Paradise in Ravenna
Ravenna is a corner of heaven here on Earth: this is a city of exquisite beauty that boasts eight monuments declared as World Heritage Sites, studded with majestic mosaics from the early Christian and Byzantine periods. Pure heaven for people who love history and culture, as well as those places that seem to keep the true essence of Italy.
But Ravenna is Paradise also because Dante decided to complete his greatest work, the Divine Comedy, in this city.
This choice was encouraged by the city’s then owner, Guido Novello da Polenta, who, while offering him to be an ambassador to Venice, to Doge Giovanni Soranzo, gave him the opportunity to continue his studies and finish the drafting of the famous trilogy at the ancient Byzantine capital. This was a tempting opportunity for the poet who had long been wandering away from Florence.
But some suspect that the poet had already been in Ravenna, in 1303 and in 1310, and crossed the pine forest of Classe, which probably inspired the famous “shadowed forest” cited at the beginning of Inferno and is explicitly mentioned in Purgatorio canto XXVIII, verses 16-21:
for to the leaves, with song, birds welcomed those
first hours of the morning joyously,
and leaves supplied the burden to their rhymes —
just like the wind that sounds from branch to branch
along the shore of Classe, through the pines
when Aeolus has set Sirocco loose.
Relics and hearsay
But there are other places associated with Dante. One of these is the Basilica of San Francesco, also called “Dante’s church” because the poet used to go there to meditate. The most intriguing fact that links the poet with the church comes from rumors that circulate among the people of Ravenna: it is said that the original manuscript, containing the last lines of Paradiso, was walled up in the basilica’s structure. Since we don’t have a copy of Dante’s signature, recovering those parchments would be a dream come true for many philologists and academics.

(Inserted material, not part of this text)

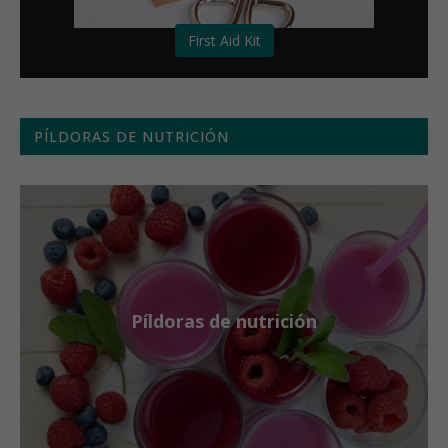
First Aid Kit
PÍLDORAS DE NUTRICIÓN
Píldoras de nutrición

Originally connected to the church of San Francesco was the oratory called Quadrarco di Braccioforte. Inside its garden are the remains of an ancient wall where Dante's bones were hidden.
Nearby we can find the actual tomb, designed by the architect Camillo Morigia according to 18th-century neoclassical style.
Concrete presence of the poet is represented by the Centro Dantesco Dei Frati Minori di Ravenna, where we can find a library that houses codices, incunabula and printed editions of important works by Dante and on Dante. Here, we can also find the Museum that exhibits important artworks that were purchased during the various editions of Biennale Internazionale Dantesca, and other artistic events promoted over the years. In particular, we can find small sculptures and bronze medals, as well as unique pieces like a wooden box that contained the bones of the poet from 1677 to 1865.